Re: [PATCH] mm: Introduce free_folio_and_swap_cache() to replace free_page_and_swap_cache()
From: Zi Yan
Date: Thu Apr 10 2025 - 14:56:03 EST
On 10 Apr 2025, at 14:25, Matthew Wilcox wrote:
> On Thu, Apr 10, 2025 at 02:16:09PM -0400, Zi Yan wrote:
>>> @@ -49,7 +49,7 @@ static inline bool __tlb_remove_page_size(struct mmu_gather *tlb,
>>> {
>>> VM_WARN_ON_ONCE(delay_rmap);
>>>
>>> - free_page_and_swap_cache(page);
>>> + free_folio_and_swap_cache(page_folio(page));
>>> return false;
>>> }
>>
>> __tlb_remove_page_size() is ruining the fun of the conversion. But it will be
>> converted to use folio eventually.
>
> Well, hm, I'm not sure. I haven't looked into this in detail.
> We have a __tlb_remove_folio_pages() which removes N pages but they must
> all be within the same folio:
>
> VM_WARN_ON_ONCE(page_folio(page) != page_folio(page + nr_pages - 1));
>
> but would we be better off just passing in the folio which contains the
> page and always flush all pages in the folio? It'd certainly simplify
> the "encoded pages" stuff since we'd no longer need to pass (page,
> length) tuples. But then, what happens if the folio is split between
> being added to the batch and the flush actually happening?

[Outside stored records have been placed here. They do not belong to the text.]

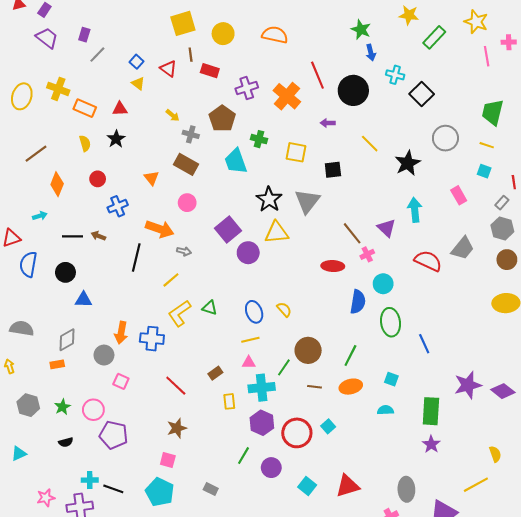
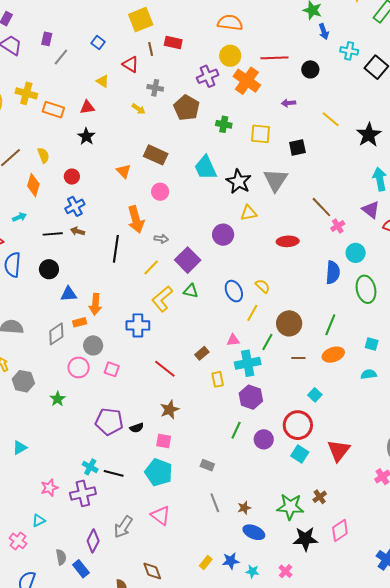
yellow circle: (223, 34) -> (230, 56), moved
blue square: (137, 62) -> (98, 42), moved
red rectangle: (210, 71) -> (173, 43), moved
red line: (317, 75) -> (274, 58), turned -64
black circle: (353, 90) -> (310, 69), size x0.6
gray cross: (191, 134) -> (155, 88), moved
yellow semicircle: (85, 143) -> (43, 155), moved
cyan trapezoid: (236, 161) -> (206, 168), moved
blue cross: (118, 206) -> (75, 206), moved
purple triangle: (386, 228) -> (371, 210), moved
orange arrow: (160, 229) -> (136, 219), turned 60
purple square: (228, 229) -> (188, 260), moved
yellow triangle: (277, 233) -> (249, 213), size x0.7
red ellipse: (333, 266) -> (288, 241), moved
orange arrow: (121, 333) -> (95, 304), moved
yellow line: (250, 340) -> (252, 313), moved, turned -42
orange rectangle: (57, 364) -> (80, 322), moved
gray hexagon: (28, 405) -> (23, 381), moved
pink circle: (93, 410) -> (79, 367), moved
red circle: (297, 433) -> (298, 425), moved
black semicircle: (66, 442) -> (137, 428), moved
cyan cross: (90, 480) -> (90, 467), turned 35
red triangle: (347, 486) -> (339, 450), turned -30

Apparently I did not read enough context before made the comment.
__tlb_remove_page_size() is used to check if tlb flush is need by
tlb_remove_page_size(), which is used for zap PMDs and PUDs,
whereas __tlb_remove_folio_pages() is used to check tlb flush needs for
zap PTEs, including single page folio and multiple pages in a folio.
On x86, __tlb_remove_page_size() and __tlb_remove_folio_pages()
use the same backend __tlb_remove_folio_pages_size(), but on s390
they are different.
Like you said, if a folio is split between it is added and flushed,
a flush-folio-as-a-whole function would miss part of the original
folio. Unless a pin is added to avoid that, but that sounds stupid.
Probably we will have to live with this per-page flush thing.
Best Regards,
Yan, Zi